Only one stretch of the listing below is wanted. Begin at the line that has "You are a GUI", stop after the line that has "The height and", and repeat every line in between exactly.

╔══

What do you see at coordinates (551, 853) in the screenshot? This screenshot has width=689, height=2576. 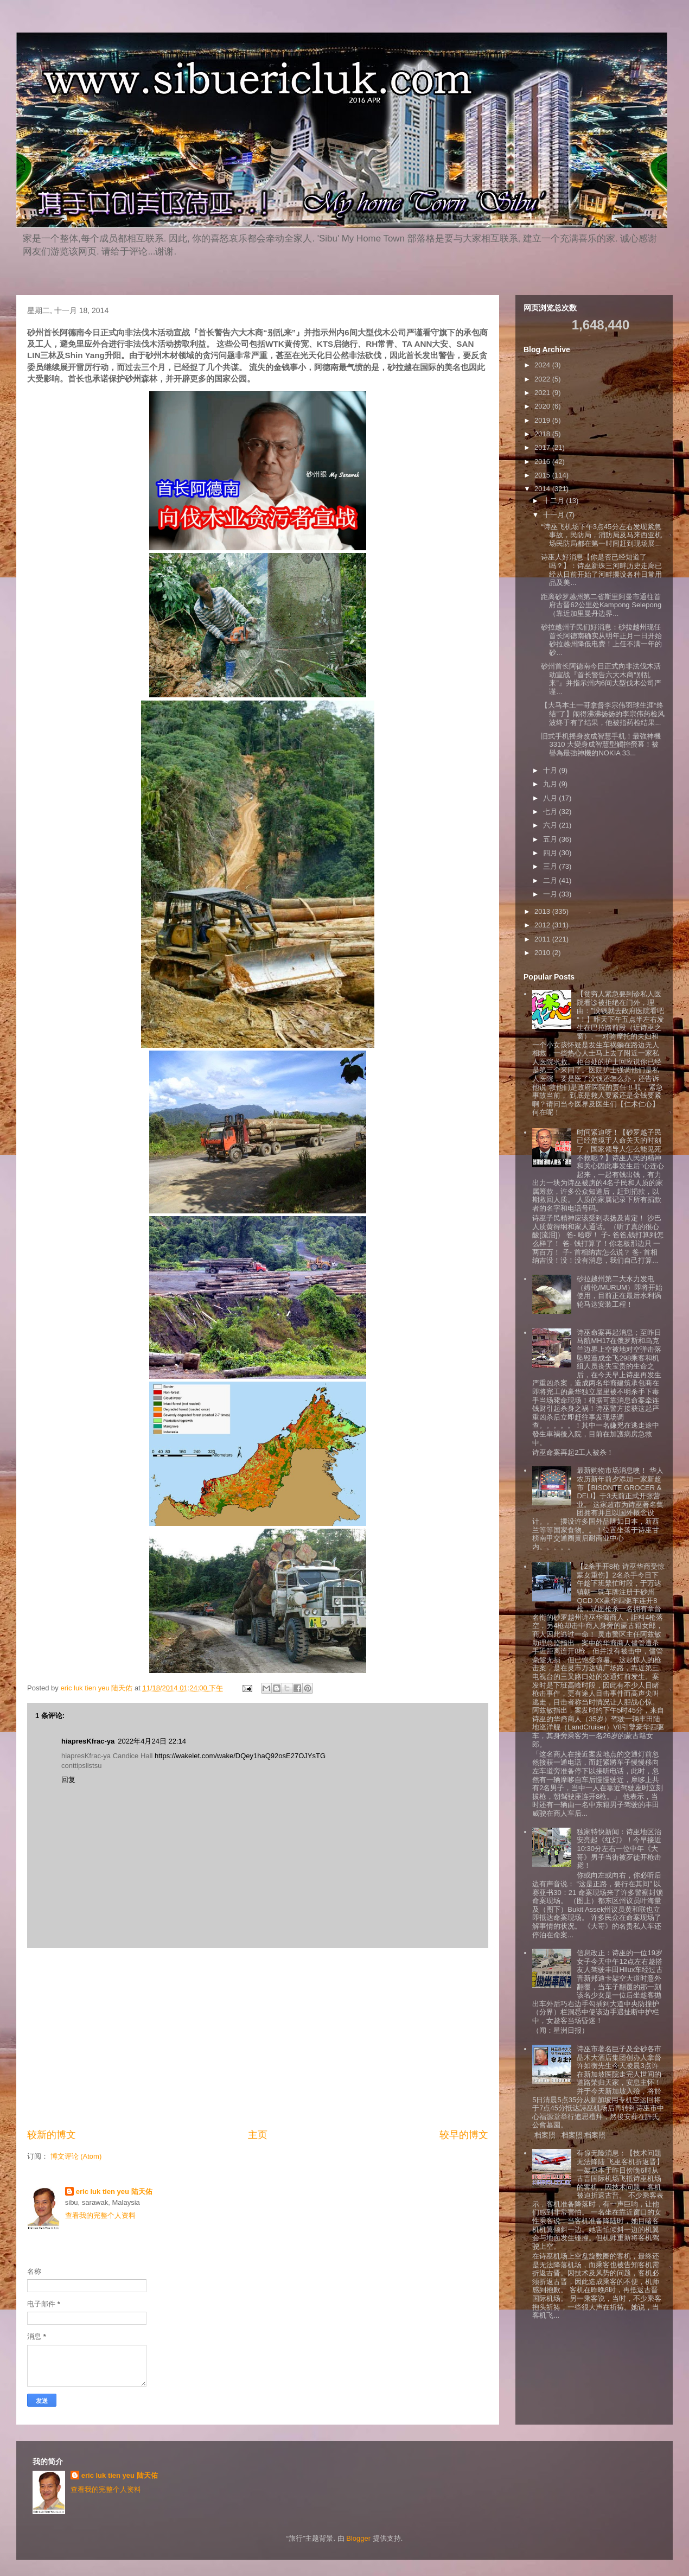 I see `四月` at bounding box center [551, 853].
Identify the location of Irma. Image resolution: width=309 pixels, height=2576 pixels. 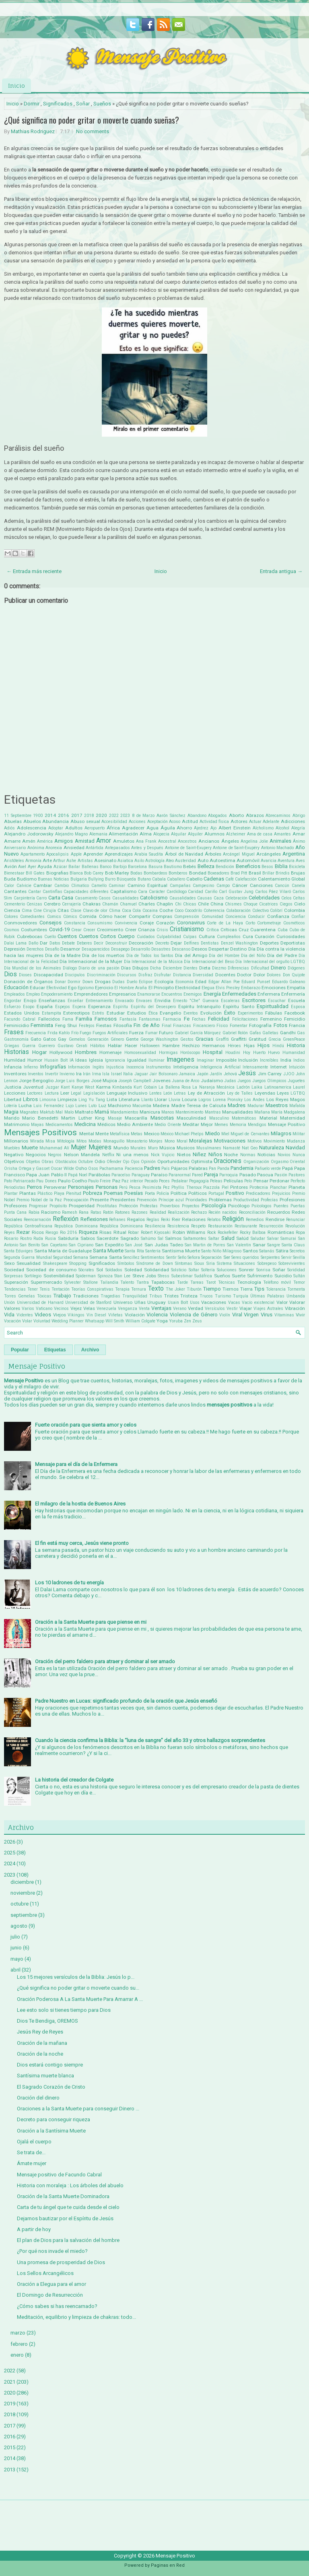
(96, 1074).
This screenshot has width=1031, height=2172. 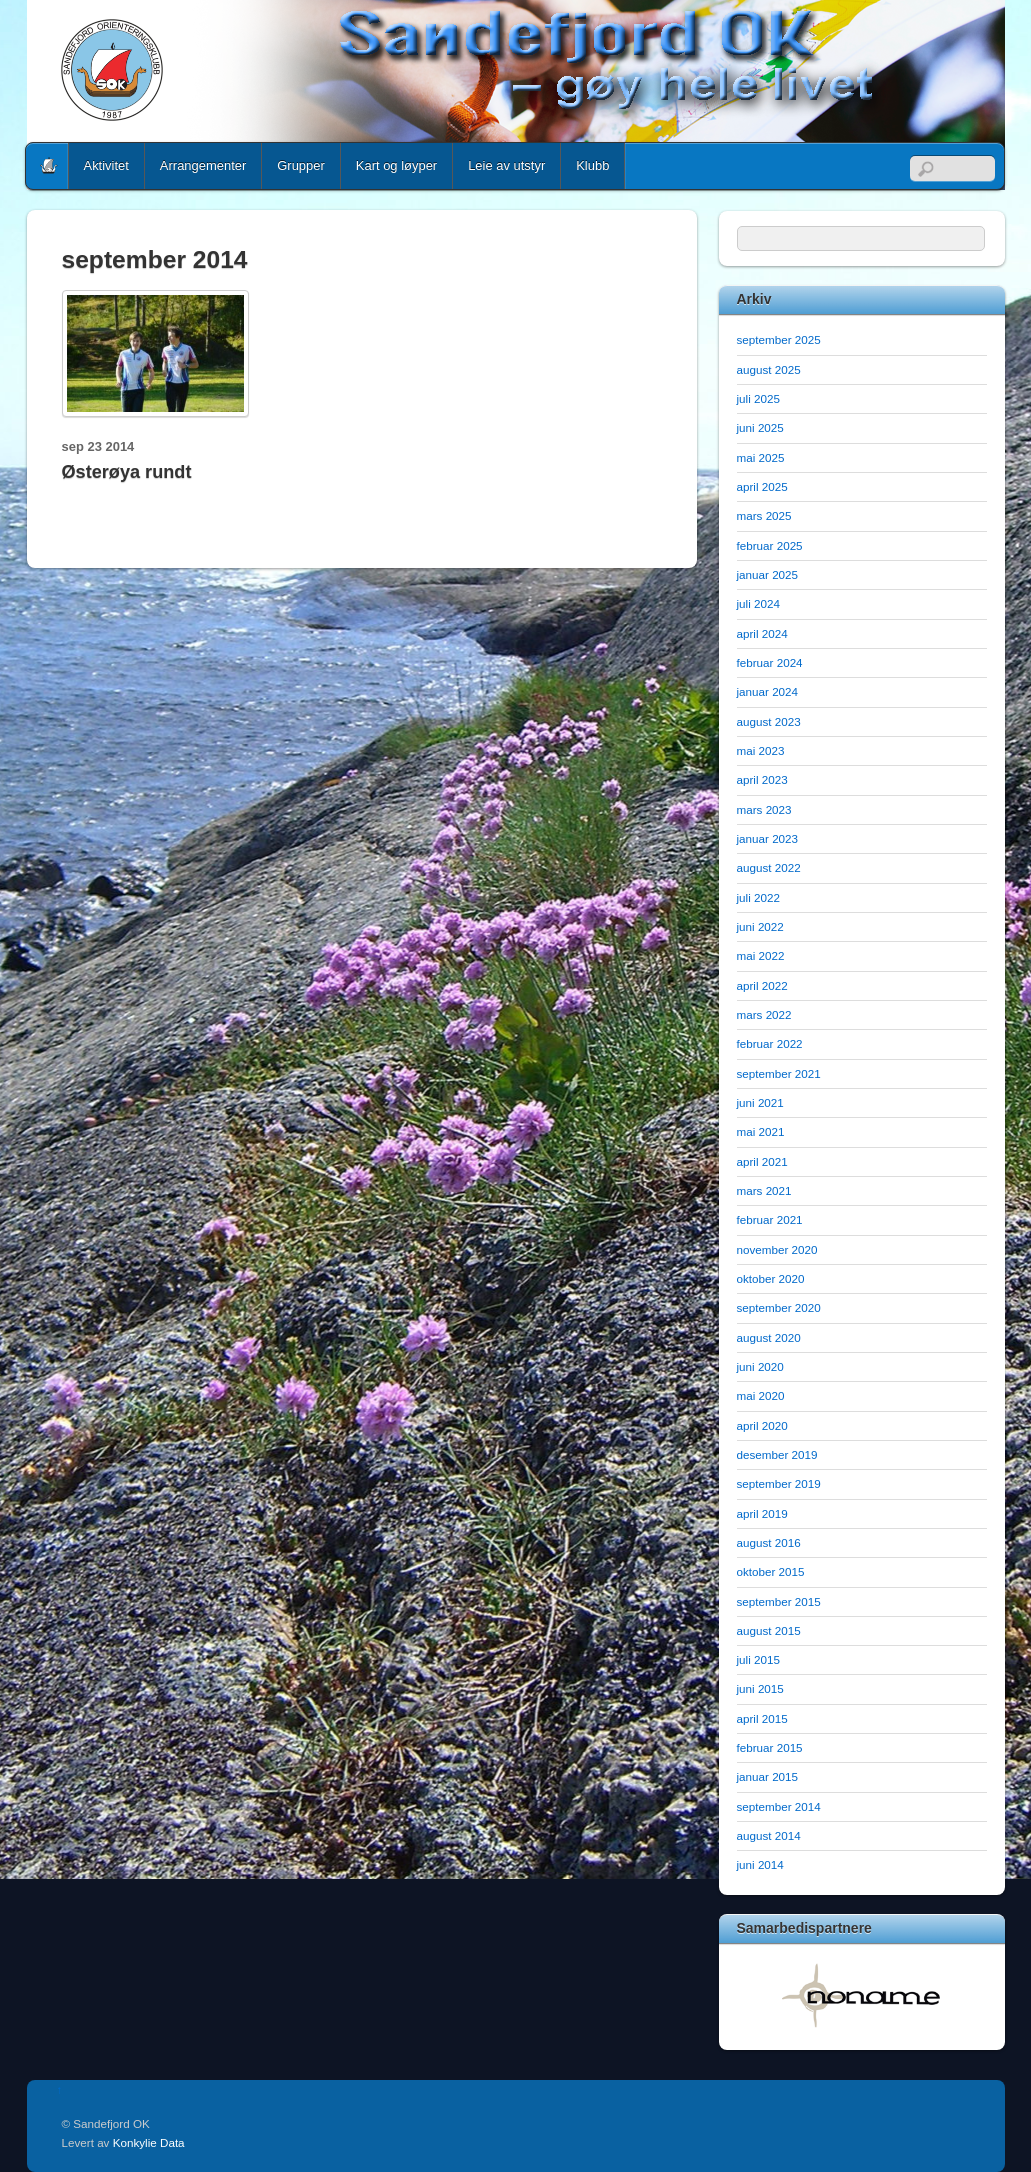 What do you see at coordinates (762, 1161) in the screenshot?
I see `april 2021` at bounding box center [762, 1161].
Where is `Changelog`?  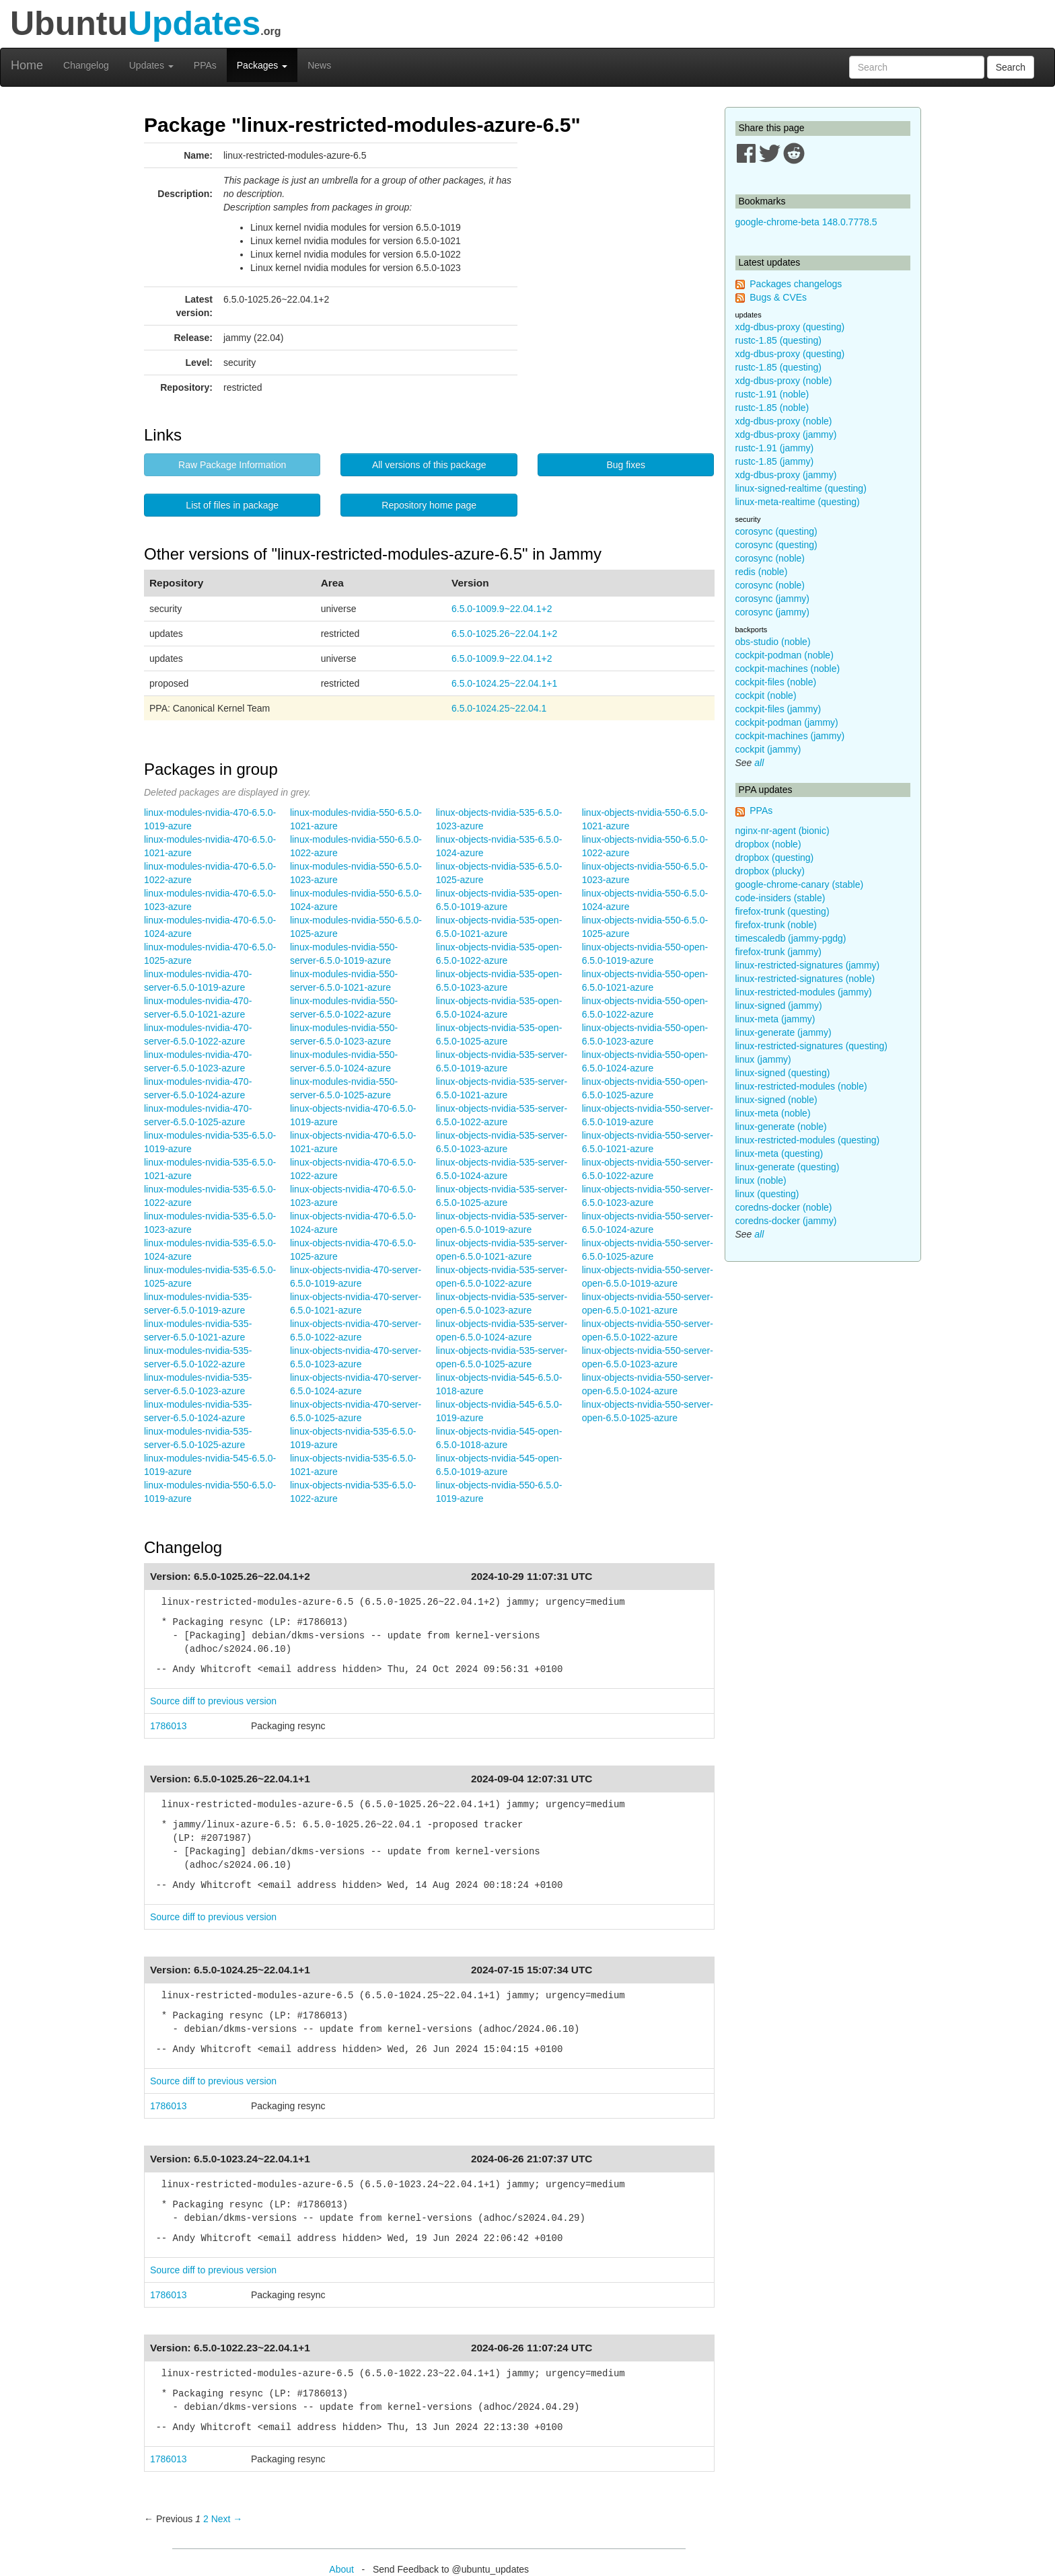
Changelog is located at coordinates (86, 65).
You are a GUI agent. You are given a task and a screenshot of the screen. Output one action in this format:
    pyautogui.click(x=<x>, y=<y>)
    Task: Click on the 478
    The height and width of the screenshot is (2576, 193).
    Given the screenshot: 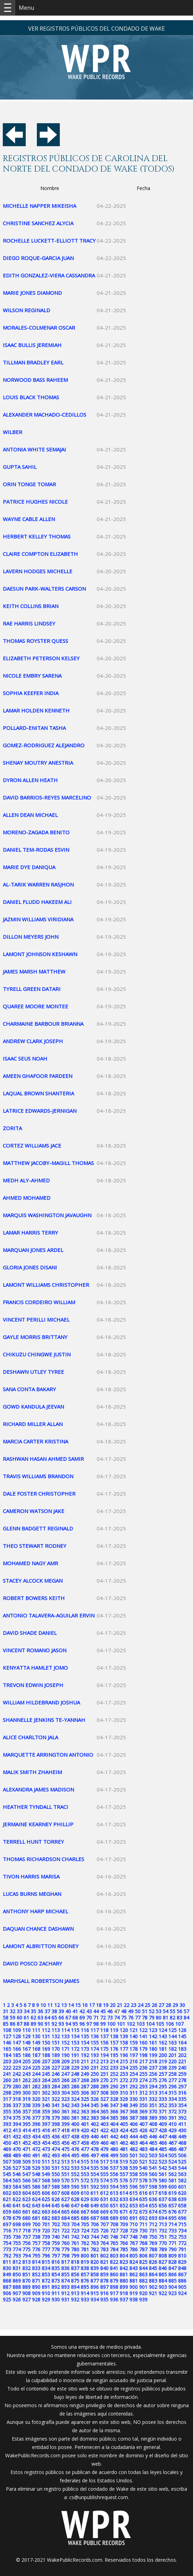 What is the action you would take?
    pyautogui.click(x=94, y=2149)
    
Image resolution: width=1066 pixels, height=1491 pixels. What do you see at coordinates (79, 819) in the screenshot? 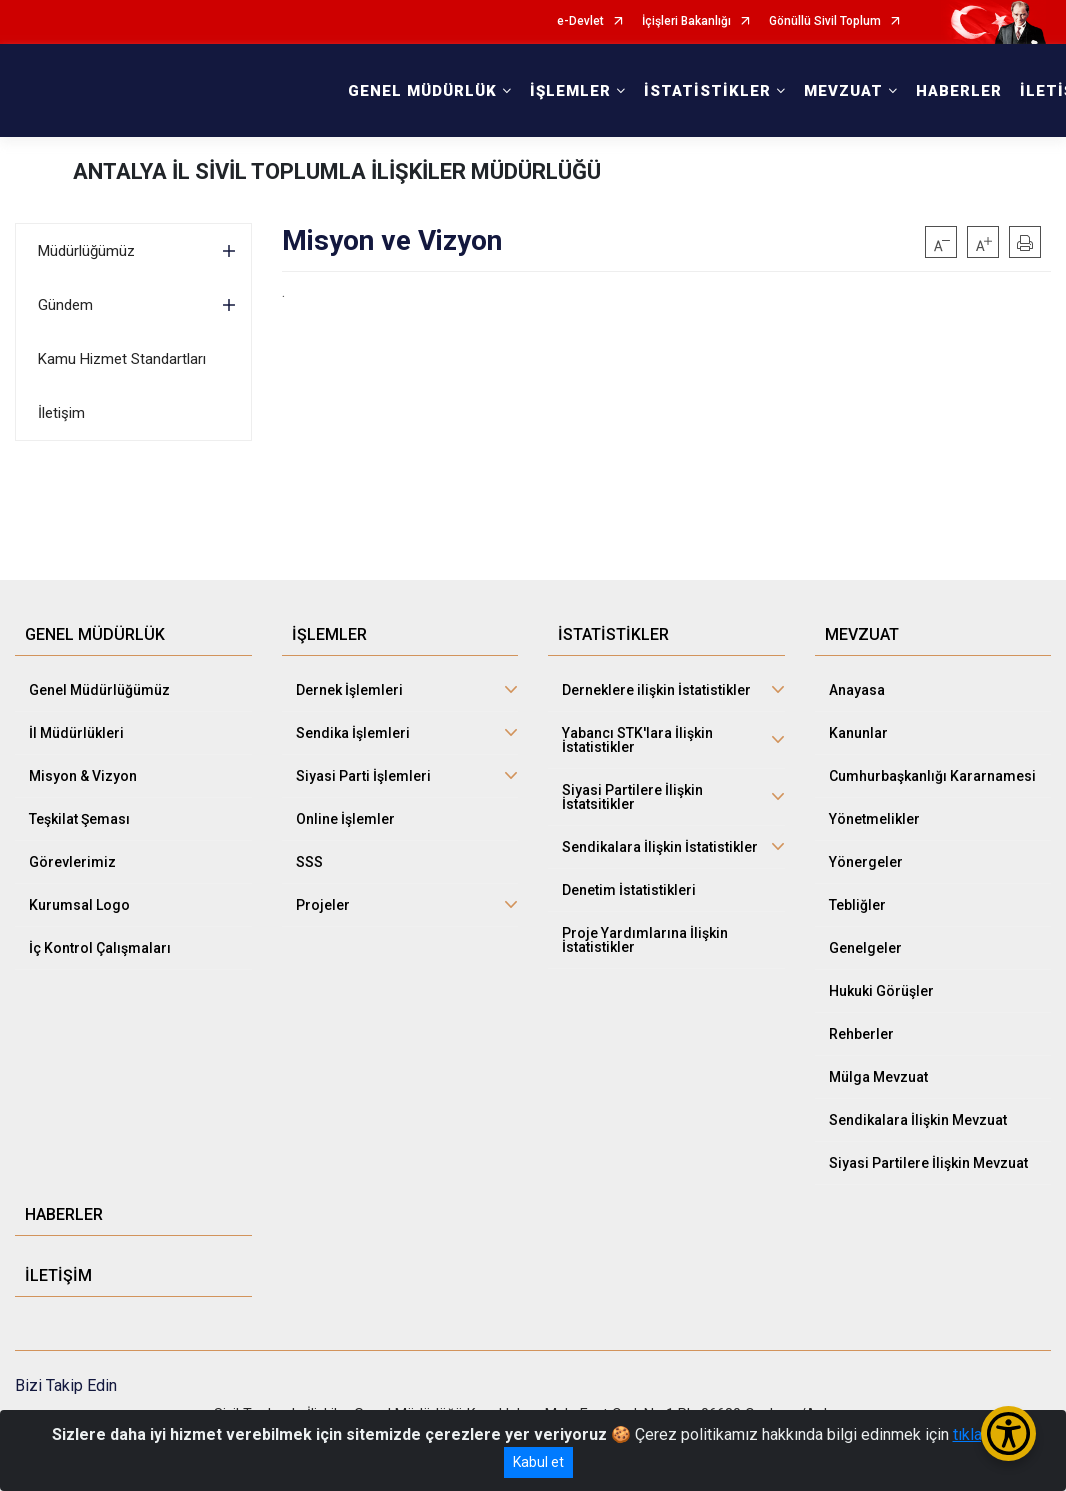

╚══

Answer box:
You are a GUI agent. You are given a task and a screenshot of the screen. Output one action in this format:
    pyautogui.click(x=<x>, y=<y>)
    Task: Click on the 478
    The height and width of the screenshot is (2576, 193).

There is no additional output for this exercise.